To remove some of the monetary weight that comes with living on campus, Aguilar emphasized that the Berkeley Food Pantry could help a lot of students dealing with food insecurity.
The Berkeley Food Pantry is open to these students and others on campus dealing with food insecurity. The pantry allows community members to receive groceries in an emergency at no cost. Located at 1600 Sacramento St., the pantry is open Mondays, Wednesdays and Fridays from 2 p.m. to 4 p.m. for walk-ins or appointments.
Another resource for students struggling with food insecurity is the Berkeley Student Food Collective. The collective works to bring food to students dealing with food insecurity on campus.
Located on Bancroft Way next to RareTea Berkeley, it is accessible from Monday through Friday from 9 a.m. to 8 p.m. and weekends from noon to 7 p.m. for students who sign up to visit. The collective accepts EBT and offers subsidized prices based on the financial situation of students.
Students may also visit the Basic Needs Center, which is open to the entirety of the campus community. Throughout the pandemic, it has remained open on the first floor of the MLK Jr. Student Union building. In an effort to assist students during the pandemic, the center began delivering food to students who are positive with COVID-19 or who cannot afford to pay for groceries.

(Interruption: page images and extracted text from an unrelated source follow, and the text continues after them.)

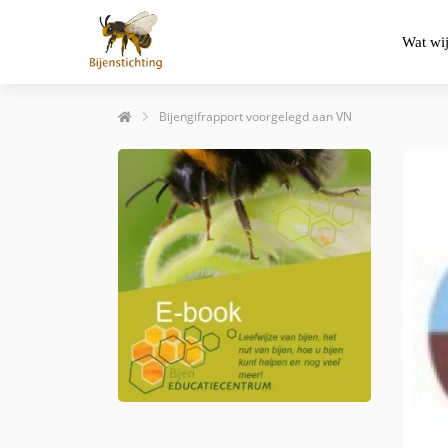
Wat wi
Bijengifrapport voorgelegd aan VN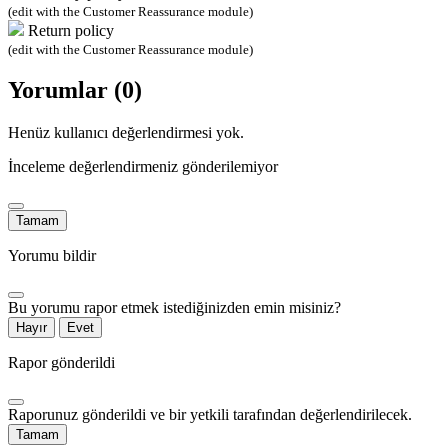
(edit with the Customer Reassurance module)
Return policy
(edit with the Customer Reassurance module)
Yorumlar (0)
Henüz kullanıcı değerlendirmesi yok.
İnceleme değerlendirmeniz gönderilemiyor
Tamam
Yorumu bildir
Bu yorumu rapor etmek istediğinizden emin misiniz?
Hayır
Evet
Rapor gönderildi
Raporunuz gönderildi ve bir yetkili tarafından değerlendirilecek.
Tamam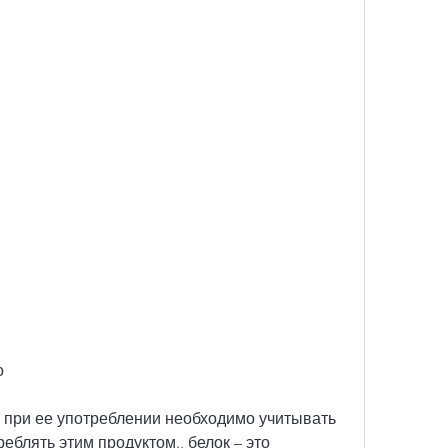
о
 при ее употреблении необходимо учитывать 
еблять этим продуктом., белок – это 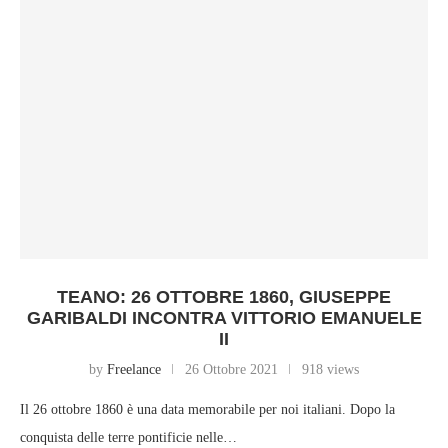
TEANO: 26 OTTOBRE 1860, GIUSEPPE
GARIBALDI INCONTRA VITTORIO EMANUELE
II
by
Freelance
26 Ottobre 2021
918 views
Il 26 ottobre 1860 è una data memorabile per noi italiani. Dopo la
conquista delle terre pontificie nelle…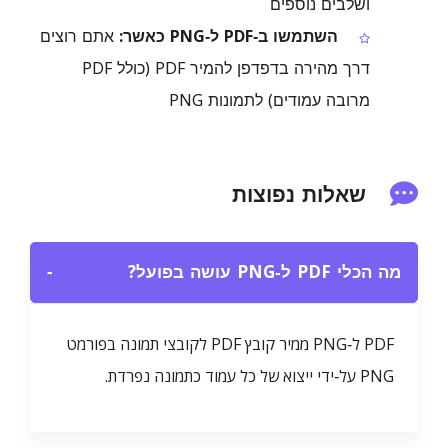
ושלבים נוספים
השתמשו ב‑PDF ל‑PNG כאשר:
אתם רוצים
דרך מהירה בדפדפן להמיר PDF (כולל PDF
מרובה עמודים) לתמונות PNG
שאלות נפוצות
מה הכלי PDF ל‑PNG עושה בפועל?
−
PDF ל‑PNG ממיר קובץ PDF לקובצי תמונה בפורמט
PNG על‑ידי ייצוא של כל עמוד כתמונה נפרדת.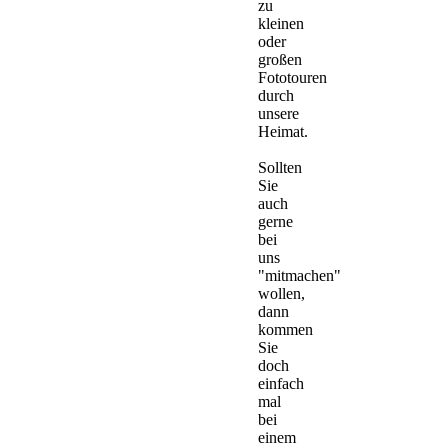
zu
kleinen
oder
großen
Fototouren
durch
unsere
Heimat.
Sollten
Sie
auch
gerne
bei
uns
"mitmachen"
wollen,
dann
kommen
Sie
doch
einfach
mal
bei
einem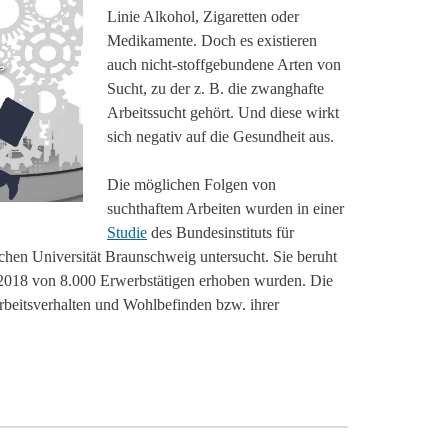
Linie Alkohol, Zigaretten oder
Medikamente. Doch es existieren
auch nicht-stoffgebundene Arten von
Sucht, zu der z. B. die zwanghafte
Arbeitssucht gehört. Und diese wirkt
sich negativ auf die Gesundheit aus.
Die möglichen Folgen von
suchthaftem Arbeiten wurden in einer
Studie
des Bundesinstituts für
hen Universität Braunschweig untersucht. Sie beruht
 2018 von 8.000 Erwerbstätigen erhoben wurden. Die
rbeitsverhalten und Wohlbefinden bzw. ihrer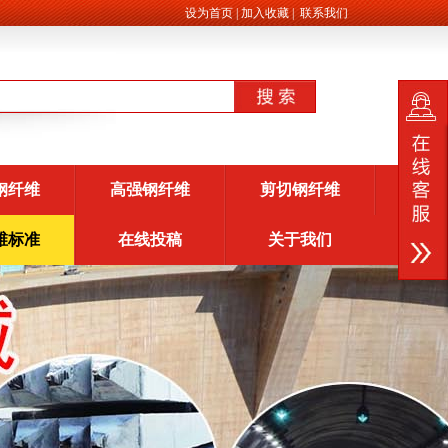
设为首页
|
加入收藏
|
联系我们
钢纤维
高强钢纤维
剪切钢纤维
维标准
在线投稿
关于我们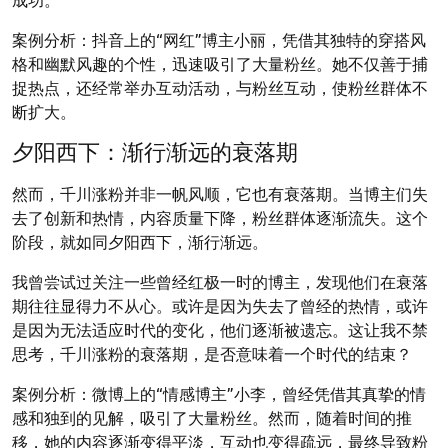
案例分析：抖音上的“网红”博主小丽，凭借其独特的穿搭风
格和幽默风趣的个性，迅速吸引了大量粉丝。她不仅善于捕
捉热点，还经常举办互动活动，与粉丝互动，使粉丝群体不
断扩大。
夕阳西下：渐行渐远的衰落期
然而，千川涨粉并非一帆风顺，它也有衰落期。当博主们失
去了创新和热情，内容质量下降，粉丝群体逐渐流失。这个
阶段，就如同夕阳西下，渐行渐远。
我曾尝试过关注一些曾经红极一时的博主，发现他们在衰落
期往往显得力不从心。或许是因为失去了曾经的热情，或许
是因为无法适应时代的变化，他们逐渐被遗忘。这让我不禁
思考，千川涨粉的衰落期，是否意味着一个时代的结束？
案例分析：微博上的“情感博主”小李，曾经凭借其真挚的情
感和独到的见解，吸引了大量粉丝。然而，随着时间的推
移，她的内容逐渐变得平淡，互动也变得疏远，最终导致粉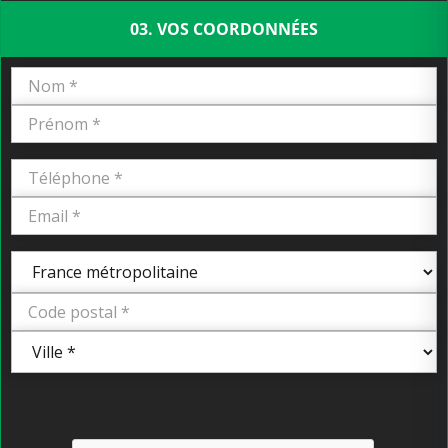
03. VOS COORDONNÉES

The center has focused its work into two groups to address both short-term and long-term needs for students.
“For short-term needs, the Basic Needs Center (BNC) operates the Food Pantry that is open to the entire UCB community (including undergraduate, graduate, staff, visiting scholars, students researchers, post docs, and faculty),” Canedo said in an email. “For long-term needs, the BNC provides information and application assistance for CalFresh, which is the state’s version of SNAP/EBT. CalFresh is able to award eligible students up to $250 per month for groceries.”
During the pandemic, assistance for the application for CalFresh was moved to virtual assistance to meet the needs of students who could not meet in person.
Canedo also noted that students not eligible for CalFresh are allowed to use the “one-time short-term emergency food assistance” that is a part of the Basic Needs Center’s Holistic Fund.
A select number of undocumented and graduate students who are unable to receive the Holistic Fund rewards are assisted by funds granted from the Basic Needs food awards, which provides them with a 10-month disbursement fee similar to CalFresh.
“While anecdotally we know students are benefitting from accessing these resources, we are actively working on enhancing and building out our data and reporting processes,” Canedo said in the email.